Mais il semble que certaines solutions alternatives n’ont pas été suffisamment étudiées :

– Pour le « périurbain chambérien (avant pays savoyard) : des liaisons SAG-Chambéry

– Pour St. Etienne Lyon : des liaisons supplémentaires vers Perrache, via la rive droite du Rhône

– La décision de la Région PACA de décaler le TER 17359 entre Romans et Gap impacte lourdement les usagers de cette ligne, sur le versant de notre région. Nous pouvons affréter un train spécifique pour le remplacer.

Nous avions proposé lors de l’assemblée budgétaire de décembre 2018, d’affecter 20 millions d’€ supplémentaires au budget transport afin d’améliorer le service. En effet, cela nous paraissait répondre à la volonté de faire de notre territoire une région décarbonée tout en anticipant la gronde qui se faisait déjà sentir.

Il nous avait été répondu par le Vice-Président Hortefeux que tout cela avait été négocié avec la SNCF, que les difficultés étaient minimes et que la question de l’emport en gare de Givors avait été résolu.

Ce n’est visiblement pas le cas. Nous souhaitons obtenir une réponse actualisée de votre part aux problématiques rencontrées quotidiennement par les usagers du train dans notre région. Il est pour nous, impensable que notre collectivité supprime des services ferroviaires et oblige ainsi les usagers à choisir entre reprendre leur voiture ou faire des trajets dans des conditions de confort déplorables.

Nous vous remercions, Madame la Vice-Présidente pour l’attention que vous porterez à notre alerte et vous prions d’agréer, l’expression de nos salutations respectueuses.

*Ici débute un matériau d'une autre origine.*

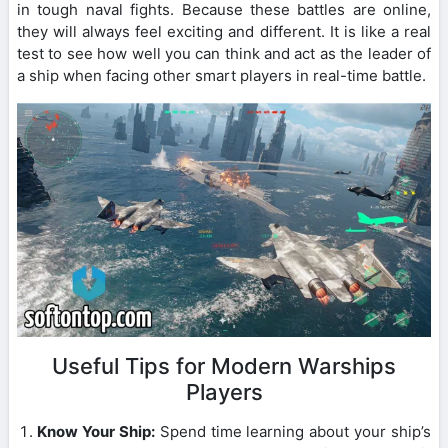
in tough naval fights. Because these battles are online,
they will always feel exciting and different. It is like a real
test to see how well you can think and act as the leader of
a ship when facing other smart players in real-time battle.
Useful Tips for Modern Warships
Players
Know Your Ship:
Spend time learning about your ship’s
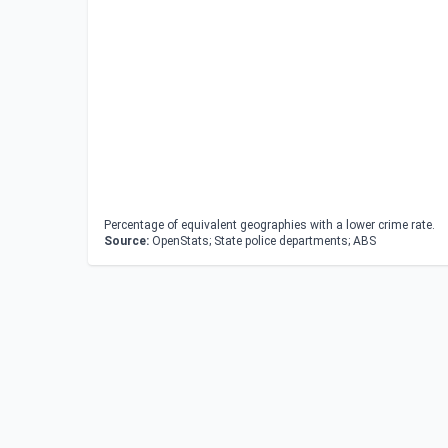
Percentage of equivalent geographies with a lower crime rate.
Source:
OpenStats; State police departments; ABS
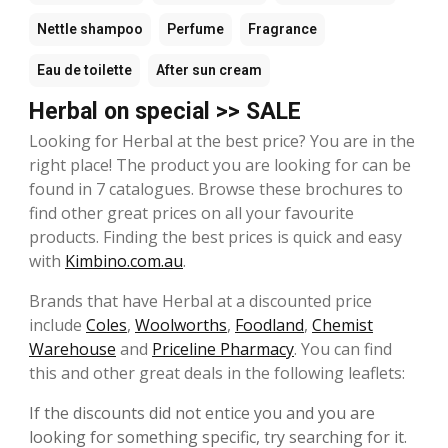
Nettle shampoo
Perfume
Fragrance
Eau de toilette
After sun cream
Herbal on special >> SALE
Looking for Herbal at the best price? You are in the
right place! The product you are looking for can be
found in 7 catalogues. Browse these brochures to
find other great prices on all your favourite
products. Finding the best prices is quick and easy
with
Kimbino.com.au
.
Brands that have Herbal at a discounted price
include
Coles
,
Woolworths
,
Foodland
,
Chemist
Warehouse
and
Priceline Pharmacy
. You can find
this and other great deals in the following leaflets:
If the discounts did not entice you and you are
looking for something specific, try searching for it.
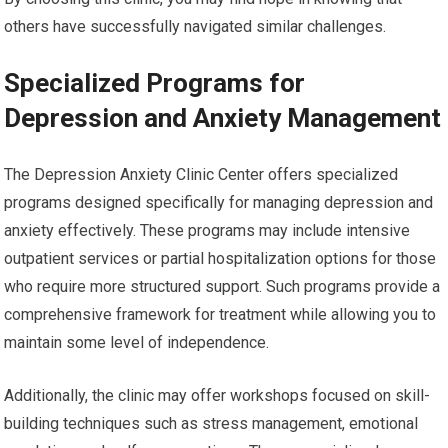
others have successfully navigated similar challenges.
Specialized Programs for
Depression and Anxiety Management
The Depression Anxiety Clinic Center offers specialized
programs designed specifically for managing depression and
anxiety effectively. These programs may include intensive
outpatient services or partial hospitalization options for those
who require more structured support. Such programs provide a
comprehensive framework for treatment while allowing you to
maintain some level of independence.
Additionally, the clinic may offer workshops focused on skill-
building techniques such as stress management, emotional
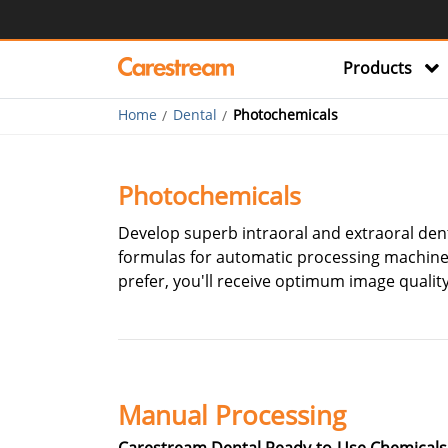
Products
Home
Dental
Photochemicals
Photochemicals
Develop superb intraoral and extraoral dent
formulas for automatic processing machines
prefer, you'll receive optimum image quality
Manual Processing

Les élu-es du Rassemblement citoyen, écologiste et solidaire :

Monique Cosson (Rhône), Florence Cerbaï (Ardèche), Fabienne Grebert (Haute-Savoie), Jean-Charles Kohlhaas (Rhône), Andréa Kotarac (Rhône) , Myriam Laïdouni Denis (Isère), Emilie Marche (Isère), Corinne Morel Darleux (Drôme), Fatima Parret (Puy de Dome).